Hallam-ICS Blog

The Krispy Kreme Challenge - 2400 Calories, 12 Doughnuts, 5 Miles, 1 Hour, and an Amazing Cause

Written by Chris Font | Jan 16, 2020 3:33:00 PM

Let’s say you’d never heard of the Krispy Kreme Challenge and agreed to participate. Early one February morning your friend wakes you up and says you must get to the Bell Tower on the campus of NC State University for the race. You put on some running clothes and look at the weather as you’re getting ready – it’s 36°F and raining (2011 race weather). You think there is no way, this thing has got to be cancelled. When you get to the campus you have a hard time finding a parking spot and you start to wonder if all these people actually showed up for the race.  When you get to the Bell Tower you are greeted with 7,500 rowdies, pumped up and ready to run a race. As you look around you notice people doing stretches, people in gorilla suits, groups of people in matching shirts, families with wrapped up jogging strollers to protect their bundled-up children from the rain, and what seems to be an equal amount of people spectating.

As 8:00 AM approaches all the contestants start to crowd the start line and await the signal to begin. Your adrenaline is pumping, you’re starting to get chilly, and you just want to get started.  Finally, you hear the signal to begin and… wait, no one is moving. With so many people it takes a while for you to be able to go anywhere. Once you get to the start line, you’re starting to jog.  The first half mile you’re dodging people and being dodged simultaneously.  Everyone is trying to space out at their own paces. About a mile in everyone has their space and it’s comfortable running.  This “peace” lasts for about another half mile, you see the Krispy Kreme shop and notice something is happening there.  People are getting boxes of doughnuts and sitting down. Someone just sprinted away from the shop.  Some people are getting the boxes and turning right around, others are furiously opening the boxes and quickly cramming the doughnuts in their mouths.  Two more people sprint away from the shop.  “What is this!?” you wonder. As you get to the shop, you’re handed a dozen Krispy Kreme Original Glazed doughnuts and are instructed by your friend to eat them all, quickly. Your friend smushes 6 of the doughnuts together to “let the air out” forming two, very dense doughnuts from the original 12 fluffy doughnuts.  You follow suite but opt to eat all 12 individually.

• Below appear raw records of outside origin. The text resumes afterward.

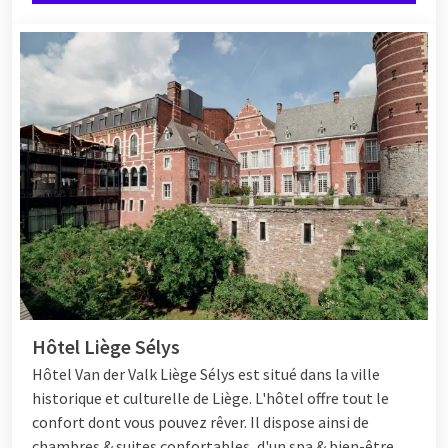
Hôtel Liège Sélys
Hôtel
Van der Valk
Liège Sélys
est situé dans la ville
historique et culturelle de Liège. L'hôtel offre tout le
confort dont vous pouvez rêver. Il dispose ainsi de
chambres & suites confortables, d'un spa & bien-être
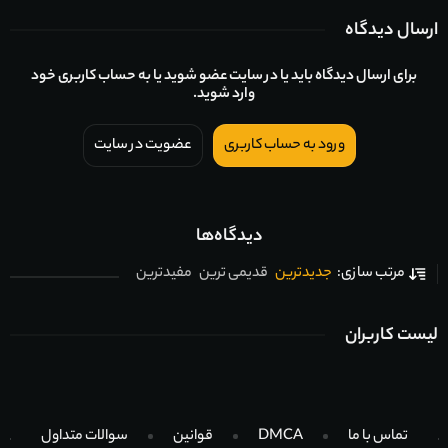
ارسال دیدگاه
برای ارسال دیدگاه باید یا در سایت عضو شوید یا به حساب کاربری خود
وارد شوید.
ورود به حساب کاربری
عضویت در سایت
دیدگاه‌ها
جدیدترین
قدیمی ترین
مفیدترین
مرتب سازی:
لیست کاربران
تماس با ما
DMCA
قوانین
سوالات متداول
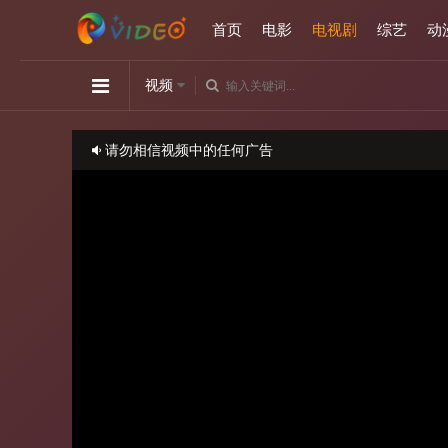
首页
电影
电视剧
综艺
动
视频
请勿相信视频中的任何广告
如播放卡顿，请切换播放源观看或刷新！
正在播放：月下禁爱-第18集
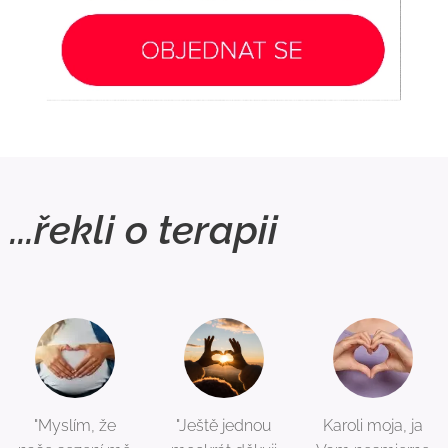
...řekli o terapii
"Myslím, že
"Ještě jednou
Karoli moja, ja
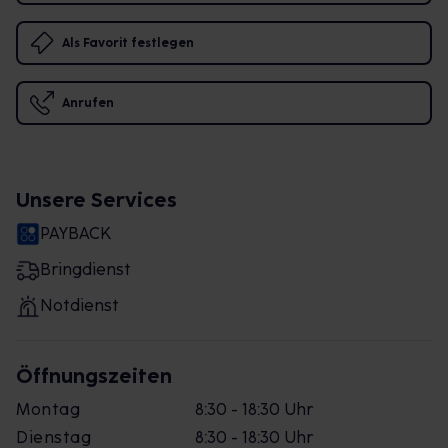
Als Favorit festlegen
Anrufen
Unsere Services
PAYBACK
Bringdienst
Notdienst
Öffnungszeiten
Montag
8:30 - 18:30 Uhr
Dienstag
8:30 - 18:30 Uhr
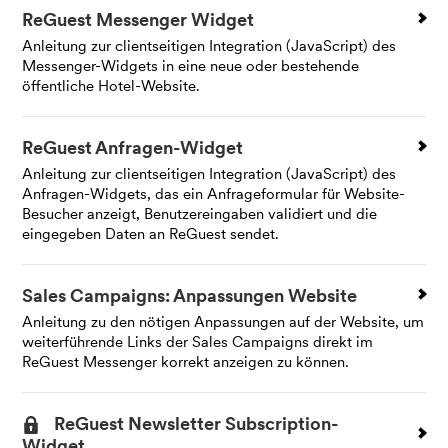
ReGuest Messenger Widget
Anleitung zur clientseitigen Integration (JavaScript) des
Messenger-Widgets in eine neue oder bestehende
öffentliche Hotel-Website.
ReGuest Anfragen-Widget
Anleitung zur clientseitigen Integration (JavaScript) des
Anfragen-Widgets, das ein Anfrageformular für Website-
Besucher anzeigt, Benutzereingaben validiert und die
eingegeben Daten an ReGuest sendet.
Sales Campaigns: Anpassungen Website
Anleitung zu den nötigen Anpassungen auf der Website, um
weiterführende Links der Sales Campaigns direkt im
ReGuest Messenger korrekt anzeigen zu können.
ReGuest Newsletter Subscription-
Widget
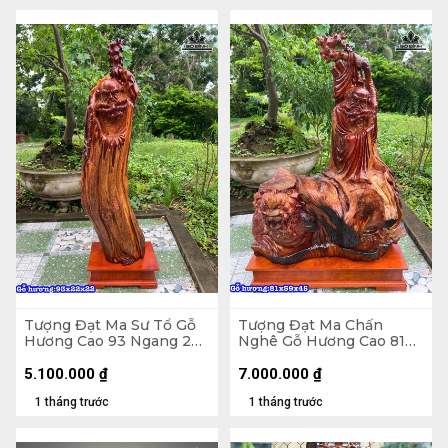
Tượng Đạt Ma Sư Tổ Gỗ
Tượng Đạt Ma Chấn
Hương Cao 93 Ngang 22
Nghê Gỗ Hương Cao 81
Sâu 22 (cm)
Ngang 59 Sâu 45 (cm)
5.100.000
₫
7.000.000
₫
1 tháng trước
1 tháng trước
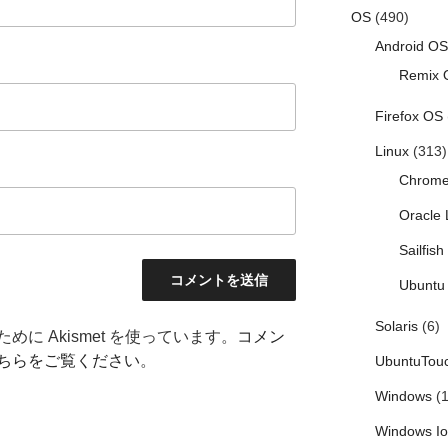
OS
(490)
Android OS
Remix 
Firefox OS
Linux
(313)
Chrom
Oracle 
Sailfis
Ubuntu 
Solaris
(6)
に Akismet を使っています。
コメン
ちらをご覧ください
。
UbuntuTou
Windows
(1
Windows I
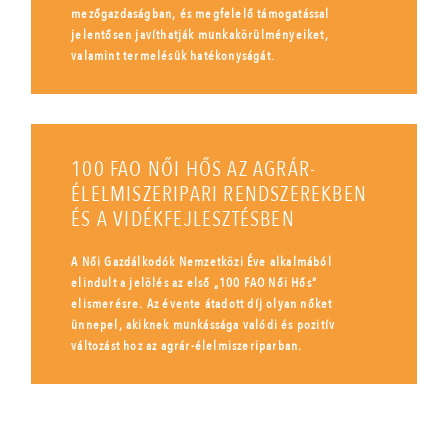
mezőgazdaságban, és megfelelő támogatással
jelentősen javíthatják munkakörülményeiket,
valamint termelésük hatékonyságát.
100 FAO NŐI HŐS AZ AGRÁR-
ÉLELMISZERIPARI RENDSZEREKBEN
ÉS A VIDÉKFEJLESZTÉSBEN
A Női Gazdálkodók Nemzetközi Éve alkalmából
elindult a jelölés az első „100 FAO Női Hős”
elismerésre. Az évente átadott díj olyan nőket
ünnepel, akiknek munkássága valódi és pozitív
változást hoz az agrár-élelmiszeriparban.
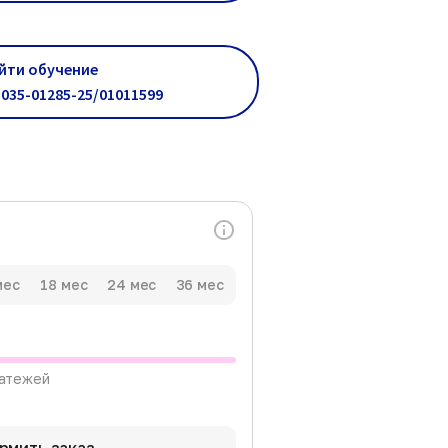
йти обучение
035-01285-25/01011599
мес
18 мес
24 мес
36 мес
латежей
рмить заказ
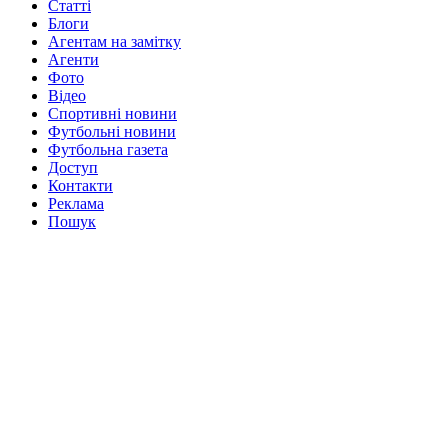
Статті
Блоги
Агентам на замітку
Агенти
Фото
Відео
Спортивні новини
Футбольні новини
Футбольна газета
Доступ
Контакти
Реклама
Пошук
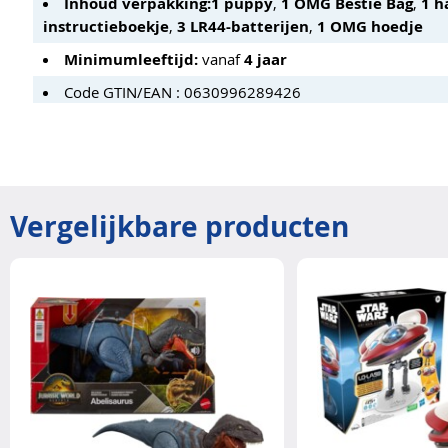
Inhoud verpakking:
1 puppy
,
1 OMG Bestie Bag
,
1 h
instructieboekje
,
3 LR44-batterijen
,
1 OMG hoedje
Minimumleeftijd:
vanaf
4 jaar
Code GTIN/EAN : 0630996289426
Vergelijkbare producten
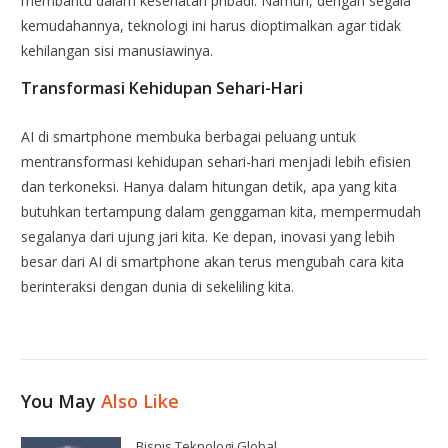
membantu dalam kesehatan pribadi. Namun, dengan segala
kemudahannya, teknologi ini harus dioptimalkan agar tidak
kehilangan sisi manusiawinya.
Transformasi Kehidupan Sehari-Hari
AI di smartphone membuka berbagai peluang untuk
mentransformasi kehidupan sehari-hari menjadi lebih efisien
dan terkoneksi. Hanya dalam hitungan detik, apa yang kita
butuhkan tertampung dalam genggaman kita, mempermudah
segalanya dari ujung jari kita. Ke depan, inovasi yang lebih
besar dari AI di smartphone akan terus mengubah cara kita
berinteraksi dengan dunia di sekeliling kita.
You May
Also Like
Bisnis Teknologi Global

Once you’re finished you show the empty box to the event volunteers and start the hardest part of the race, the 2.5 mile run back to where you started.

You start off at a slow, but steady pace, knowing you’ve got a belly with a dozen doughnuts sloshing around in it and you definitely don’t want to overdo it. You start to think you can do it when you’re almost immediately greeted with the course’s highest elevation gain; you’ve still got the jogging motion going on, but you know you could probably walk faster than whatever it is you’re actually doing. As you’re running back you see the people who haven’t made it to their doughnuts yet on the opposite side of the road.  It’s at this time you realize the people you saw sprinting back before you made it to the shop must’ve been so far ahead of you that they already made it to the shop and ate their doughnuts. Throughout the run back you feel pretty crummy. The people you left Krispy Kreme with who started at a faster pace you now pass as they are knelled over on the side of the road. You know what's going on, but you definitely don’t watch.  Instead you watch people around you slowly transition from a run, to a jog, to a walk, to stopping with their hands interlaced on the back of their heads. You keep up your slow jog and pass others whose partners are encouraging them “You can do it! We are only half a mile away!”. You look up and can see the roundabout that is about 100’ from the finish line and catch a second wind. There are people alongside of the road and inside the roundabout cheering everyone on and handing out orange juice and bacon to those who are brave enough to risk putting anything else in their stomachs. As you cross the finish line you are congratulated and you see the time on the clock is 0:59:59, you completed the Krispy Kreme Challenge without a second to spare! You also notice that the person you saw sprinting back before you got to Krispy Kreme is up by the Bell Tower, has a medal around their neck and is being interviewed.  They clearly won, you find out later their time was 0:24:31 and do some math in your head to figure out how fast they ate those doughnuts…If they ran a 4min/mi that gives like… woah 4.5 minutes to eat the doughnuts (actual course record holder time).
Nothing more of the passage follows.